The current Ethiopian music industry is not well developed and lags behind other African countries like Senegal and even Kenya, Abel claims.
These days there is a new genre thriving in Ethiopia, Afrobeat, which involves the combination of elements of West African musical style such as fuji and highlife; and American funk and jazz accompanied by chanted vocals, complex intersecting rhythms and percussion.
Fikadu Wari, the owner of Ambasel Music and Film Producer, believes that the number of people who want to produce music is increasing, and it is not balanced with the number of composers.
The good thing is that the music being produced in the country has a variety, and there is a built-in audience that consumes the music, he adds. New composers are coming into the market, because the audience is there to consume the music.
An expert believes that the increasing number of music composers entering the market has its own side effects.
"With the high number of composers, not all of them will care about the quality of their production.

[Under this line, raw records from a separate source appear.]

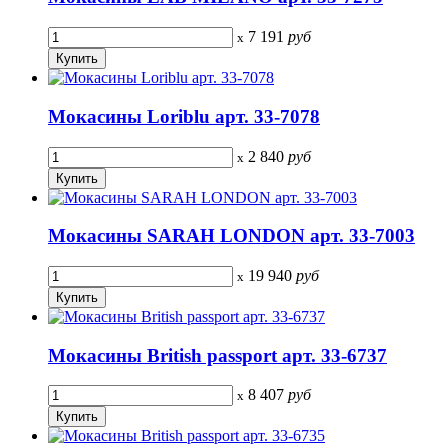
7 191
руб
x
Мокасины Loriblu арт. 33-7078
2 840
руб
x
Мокасины SARAH LONDON арт. 33-7003
19 940
руб
x
Мокасины British passport арт. 33-6737
8 407
руб
x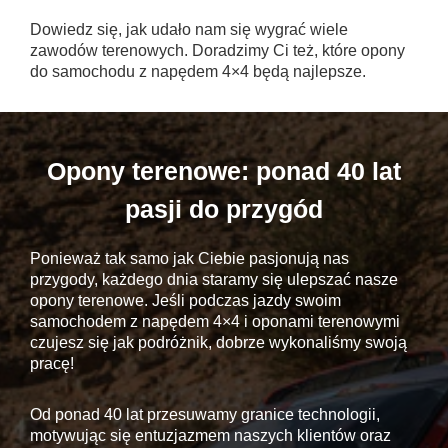
Dowiedz się, jak udało nam się wygrać wiele
zawodów terenowych. Doradzimy Ci też, które opony
do samochodu z napędem 4×4 będą najlepsze.
Opony terenowe: ponad 40 lat
pasji do przygód
Ponieważ tak samo jak Ciebie pasjonują nas
przygody, każdego dnia staramy się ulepszać nasze
opony terenowe. Jeśli podczas jazdy swoim
samochodem z napędem 4×4 i oponami terenowymi
czujesz się jak podróżnik, dobrze wykonaliśmy swoją
pracę!
Od ponad 40 lat przesuwamy granice technologii,
motywując się entuzjazmem naszych klientów oraz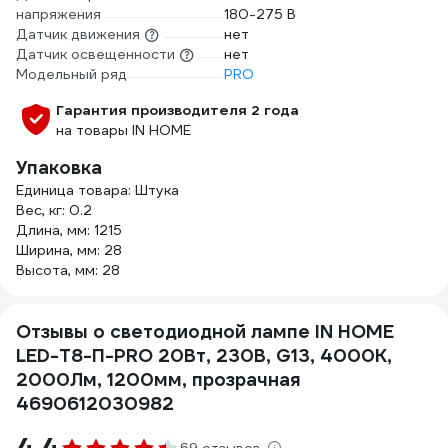
напряжения
180-275 В
Датчик движения
нет
Датчик освещенности
нет
Модельный ряд
PRO
Гарантия производителя 2 года
на товары IN HOME
Упаковка
Единица товара: Штука
Вес, кг: 0.2
Длина, мм: 1215
Ширина, мм: 28
Высота, мм: 28
Отзывы о светодиодной лампе IN HOME
LED-T8-П-PRO 20Вт, 230В, G13, 4000К,
2000Лм, 1200мм, прозрачная
4690612030982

Working without censures, anybody can produce a piece of music," said Mieraf Tekle, a lecturer at Jazz Amba School of Music.
For the betterment of the music industry, the country should have standards for our music, according to Mieraf.
"While music standards are universal, we are lagging far behind and far removed from meeting them," says Mieraf. "This lack of professionalism dominates the industry."
"There is no single, qualified sound engineer currently working in Ethiopia," Mieraf adds. "Everybody is working by trial and error without the professional skill and training required to compose music."